The Great Homelessness Adventure: Episode 1

Featured image: blue and green tents in front of woodland. Photo by PinkBlue

I’ve been ill. I had a full-on breakdown last Summer, which came back to bite me in February. Having had a bunch of tests that found nothing more sinister than a vitamin deficiency (for which I’m being treated), we’re now looking at a collection of long-term fatigue type illnesses. Top runners at the moment are fibromyalgia, hypermobility disorder, and chronic fatigue syndrome.

While I’m still receiving statutory sick pay from my employer, and my lovely partner Caffeinated Otter is working as many hours as he can get on top of his 12-hour contract, we’ve hit the end of our overdraft and can no longer afford the rent and bills. We’ve applied for assistance from the council but they benefit financially from turning down and/or making mistakes with claims (no, seriously, the lovely lady on the desk who has been our front-office contact for all of this told us how it works). Even if our claim is approved (after multiple attempts, I might add), we will be unable to pay the rent before we’ve got into rent arrears.

We had initially looked at moving to somewhere cheaper, but there are barriers to that:

  • Agent fees – we just can’t spare £200 of fees
  • Housing benefit – most landlords will not accept it, believing that being on housing benefit will make us more likely to miss payments and cause damage to the house that we will be unable to pay for.
  • Damage deposits – generally 1 month’s rent plus £100
  • Most places within our budget being single occupancy rooms, i.e. “no couples”
  • Many places within our budget also being rooms in shared houses. Living with people I don’t know and sharing kitchen and bathroom facilities with total strangers in a confined space is most certainly not good for either of us.

So we have just one option left if we don’t want to wait for a messy eviction and end up with even more barriers to renting due to a County Court Judgement. “Voluntary” homelessness until such time as we can scrape the money together to resume renting.
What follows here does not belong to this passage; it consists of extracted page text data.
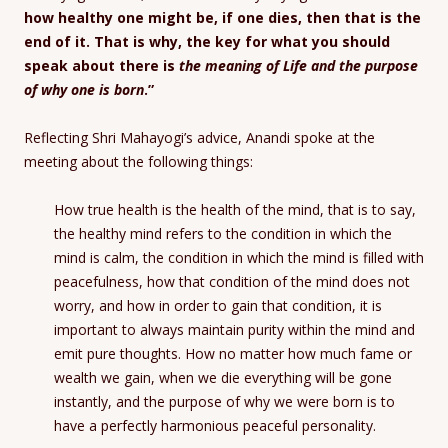
how healthy one might be, if one dies, then that is the
end of it. That is why, the key for what you should
speak about there is
the meaning of Life and the purpose
of why one is born
.”
Reflecting Shri Mahayogi’s advice, Anandi spoke at the
meeting about the following things:
How true health is the health of the mind, that is to say,
the healthy mind refers to the condition in which the
mind is calm, the condition in which the mind is filled with
peacefulness, how that condition of the mind does not
worry, and how in order to gain that condition, it is
important to always maintain purity within the mind and
emit pure thoughts. How no matter how much fame or
wealth we gain, when we die everything will be gone
instantly, and the purpose of why we were born is to
have a perfectly harmonious peaceful personality.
Caffeinated Otter will be staying with a family member in their 1-bedroom flat. He’s the priority for stable arrangements, since he is working.
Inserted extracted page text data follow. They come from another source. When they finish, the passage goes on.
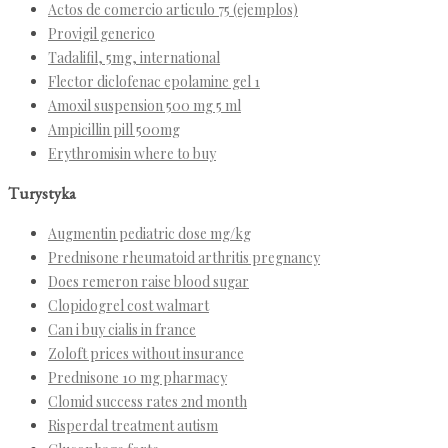
Actos de comercio articulo 75 (ejemplos)
Provigil generico
Tadalifil, 5mg, international
Flector diclofenac epolamine gel 1
Amoxil suspension 500 mg 5 ml
Ampicillin pill 500mg
Erythromisin where to buy
Turystyka
Augmentin pediatric dose mg/kg
Prednisone rheumatoid arthritis pregnancy
Does remeron raise blood sugar
Clopidogrel cost walmart
Can i buy cialis in france
Zoloft prices without insurance
Prednisone 10 mg pharmacy
Clomid success rates 2nd month
Risperdal treatment autism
I will be “sofa surfing” when friends can give me a sofa for a couple of nights, and camping (at a cost of £8/night to camp legally) when they can’t.
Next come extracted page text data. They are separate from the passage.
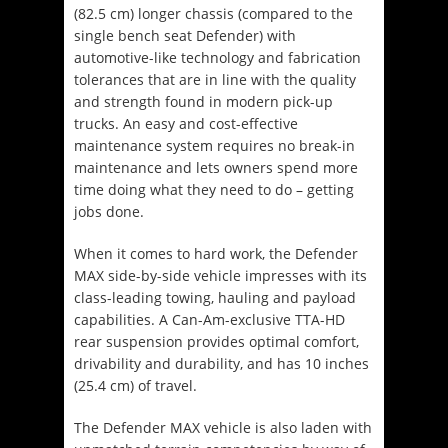
(82.5 cm) longer chassis (compared to the
single bench seat Defender) with
automotive-like technology and fabrication
tolerances that are in line with the quality
and strength found in modern pick-up
trucks. An easy and cost-effective
maintenance system requires no break-in
maintenance and lets owners spend more
time doing what they need to do – getting
jobs done.
When it comes to hard work, the Defender
MAX side-by-side vehicle impresses with its
class-leading towing, hauling and payload
capabilities. A Can-Am-exclusive TTA-HD
rear suspension provides optimal comfort,
drivability and durability, and has 10 inches
(25.4 cm) of travel.
The Defender MAX vehicle is also laden with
Luckily, being a prepper and having scraped some kit together over the last few years, I’m reasonably well set up for camping. Hooray for zombie-apocalypse paranoia. I have a tent, airbed, 4 season sleeping bag, solar USB charger, camping stove (an awesome Biolite stove that can charge USB devices off the excess heat generated), and enough experience with the gear to be capable.

Given my fatigue, though, all of this is going to be hard. I have a sack barrow for my heavy gear, but will still need to cover up to 5 miles between sofas. I will need to make a several mile round trip into the city regularly to get affordable food, and to access WiFi in order to keep blogging (and therefore keep earning). I will also need to make regular visits to wherever I store my craft stuff, as I will likely need to craft and sell things to make money for food and camping.

My more geographically distant friends are helping me by purchasing items from my survival wishlist in order to help me make my time outdoors more comfortable.

I’m now in the process of boxing up everything I will not need in the near future, and attempting to sell items that I can replace if and when I resume settled living. There’s also a lot of filing to do to make sure I have easy access to all my documents that might be needed, for example evidence for applying for free prescriptions, or access to food banks.

There’s a load of admin, too, telling my utility suppliers and home insurance providers when we will be leaving, updating addresses to get my mail sent care-of to a friend’s address. At some point I have to try and notify the gender identity clinic of the change in circumstances so they don’t send my appointment to the wrong address and then take me off the waiting list when I don’t arrive for my interview.

I’m staying positive, though, despite the stress. I’m looking at it as an adventure, an opportunity to let go of the material distractions and reconnect with myself and the world. Framing it as a potential for a spiritual journey is keeping me going for the moment, though I have no doubt my faith in that will be sorely tested before all of this is over.